§ **Work task**: Find the line with "Retake This Training" in the records below. Copy it and every line after it, up to and including the line with "kai.oppel@scrivo.de".

§ **Records provided**:
▼
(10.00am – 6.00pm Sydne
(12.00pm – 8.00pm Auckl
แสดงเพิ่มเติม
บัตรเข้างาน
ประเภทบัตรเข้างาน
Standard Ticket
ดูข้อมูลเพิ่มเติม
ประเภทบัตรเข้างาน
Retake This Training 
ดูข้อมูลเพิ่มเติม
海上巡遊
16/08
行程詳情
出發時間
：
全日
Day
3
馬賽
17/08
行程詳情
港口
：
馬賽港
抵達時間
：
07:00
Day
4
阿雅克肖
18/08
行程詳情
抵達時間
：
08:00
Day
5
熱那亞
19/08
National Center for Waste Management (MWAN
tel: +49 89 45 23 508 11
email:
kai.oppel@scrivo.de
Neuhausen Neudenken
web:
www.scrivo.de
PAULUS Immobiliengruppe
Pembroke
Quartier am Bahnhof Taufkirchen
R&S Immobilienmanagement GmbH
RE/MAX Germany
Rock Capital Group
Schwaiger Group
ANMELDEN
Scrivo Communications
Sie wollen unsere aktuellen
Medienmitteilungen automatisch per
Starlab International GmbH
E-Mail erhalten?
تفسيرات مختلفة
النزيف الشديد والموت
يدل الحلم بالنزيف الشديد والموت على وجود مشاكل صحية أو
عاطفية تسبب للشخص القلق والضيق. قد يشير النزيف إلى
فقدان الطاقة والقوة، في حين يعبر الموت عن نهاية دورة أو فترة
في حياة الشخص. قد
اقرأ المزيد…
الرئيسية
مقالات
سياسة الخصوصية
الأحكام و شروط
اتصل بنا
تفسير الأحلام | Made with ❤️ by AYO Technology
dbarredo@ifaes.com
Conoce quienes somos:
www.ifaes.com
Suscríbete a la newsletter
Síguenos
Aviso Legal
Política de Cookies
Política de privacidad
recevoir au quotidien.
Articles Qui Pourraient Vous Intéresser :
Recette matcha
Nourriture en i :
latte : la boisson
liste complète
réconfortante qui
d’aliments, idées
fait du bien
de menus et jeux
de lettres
▲
▼
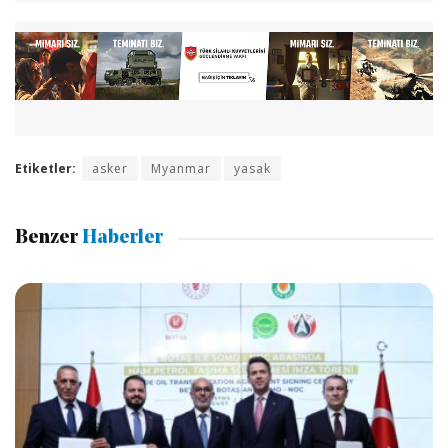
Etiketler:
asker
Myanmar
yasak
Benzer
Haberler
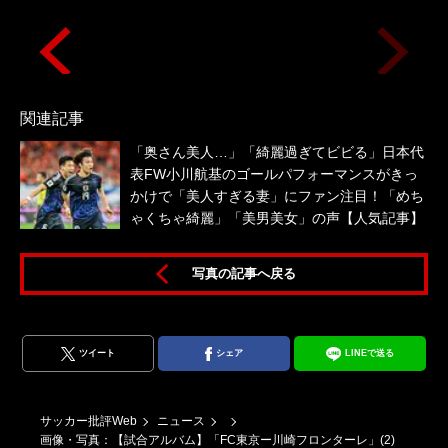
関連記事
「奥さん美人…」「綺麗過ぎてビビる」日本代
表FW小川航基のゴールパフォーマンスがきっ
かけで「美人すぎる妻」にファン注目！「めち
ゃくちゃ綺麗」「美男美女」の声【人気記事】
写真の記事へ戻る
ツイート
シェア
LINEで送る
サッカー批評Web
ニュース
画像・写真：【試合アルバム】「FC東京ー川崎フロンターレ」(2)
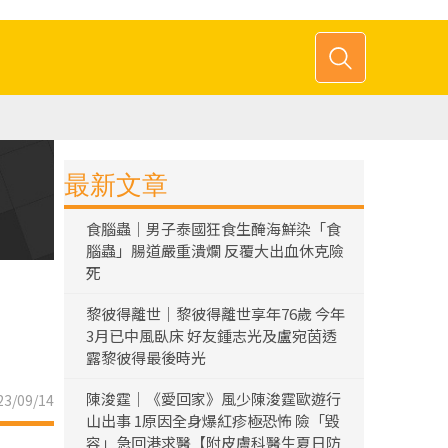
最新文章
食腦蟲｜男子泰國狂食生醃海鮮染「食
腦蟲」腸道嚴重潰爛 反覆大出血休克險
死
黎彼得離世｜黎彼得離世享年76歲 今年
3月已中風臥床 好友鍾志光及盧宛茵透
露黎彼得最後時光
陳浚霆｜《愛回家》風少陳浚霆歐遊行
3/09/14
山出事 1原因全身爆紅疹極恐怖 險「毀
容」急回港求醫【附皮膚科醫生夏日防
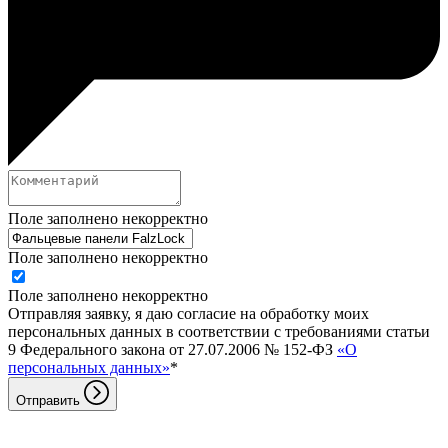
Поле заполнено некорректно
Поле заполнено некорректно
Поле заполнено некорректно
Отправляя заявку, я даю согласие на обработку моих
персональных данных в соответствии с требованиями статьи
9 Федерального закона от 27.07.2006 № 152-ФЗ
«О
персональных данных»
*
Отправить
▲
▼
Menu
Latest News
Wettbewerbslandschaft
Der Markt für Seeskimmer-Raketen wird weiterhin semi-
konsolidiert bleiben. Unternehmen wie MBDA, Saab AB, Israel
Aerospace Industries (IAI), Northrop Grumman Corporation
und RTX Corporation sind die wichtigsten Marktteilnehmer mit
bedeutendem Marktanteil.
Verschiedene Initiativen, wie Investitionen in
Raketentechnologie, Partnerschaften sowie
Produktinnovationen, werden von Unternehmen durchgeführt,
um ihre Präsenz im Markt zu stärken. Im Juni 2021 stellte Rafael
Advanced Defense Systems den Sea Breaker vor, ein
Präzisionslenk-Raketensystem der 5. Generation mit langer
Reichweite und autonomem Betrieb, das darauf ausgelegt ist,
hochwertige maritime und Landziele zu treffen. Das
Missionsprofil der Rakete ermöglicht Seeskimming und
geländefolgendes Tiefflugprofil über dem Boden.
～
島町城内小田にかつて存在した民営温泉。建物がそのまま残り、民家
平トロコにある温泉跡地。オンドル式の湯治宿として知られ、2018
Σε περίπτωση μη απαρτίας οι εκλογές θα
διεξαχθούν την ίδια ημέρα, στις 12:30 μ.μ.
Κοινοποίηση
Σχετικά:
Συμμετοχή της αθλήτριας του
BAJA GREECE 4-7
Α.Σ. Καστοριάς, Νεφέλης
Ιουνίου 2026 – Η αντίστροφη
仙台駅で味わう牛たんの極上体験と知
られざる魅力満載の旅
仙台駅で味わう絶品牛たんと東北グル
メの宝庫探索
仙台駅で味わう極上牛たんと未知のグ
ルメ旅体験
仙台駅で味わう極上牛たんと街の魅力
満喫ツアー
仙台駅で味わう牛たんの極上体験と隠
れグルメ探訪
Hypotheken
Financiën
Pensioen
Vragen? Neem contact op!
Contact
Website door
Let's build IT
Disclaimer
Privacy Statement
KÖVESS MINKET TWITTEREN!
▲
§ **Result**:
Retake This Training 
ดูข้อมูลเพิ่มเติม
海上巡遊
16/08
行程詳情
出發時間
：
全日
Day
3
馬賽
17/08
行程詳情
港口
：
馬賽港
抵達時間
：
07:00
Day
4
阿雅克肖
18/08
行程詳情
抵達時間
：
08:00
Day
5
熱那亞
19/08
National Center for Waste Management (MWAN
tel: +49 89 45 23 508 11
email:
kai.oppel@scrivo.de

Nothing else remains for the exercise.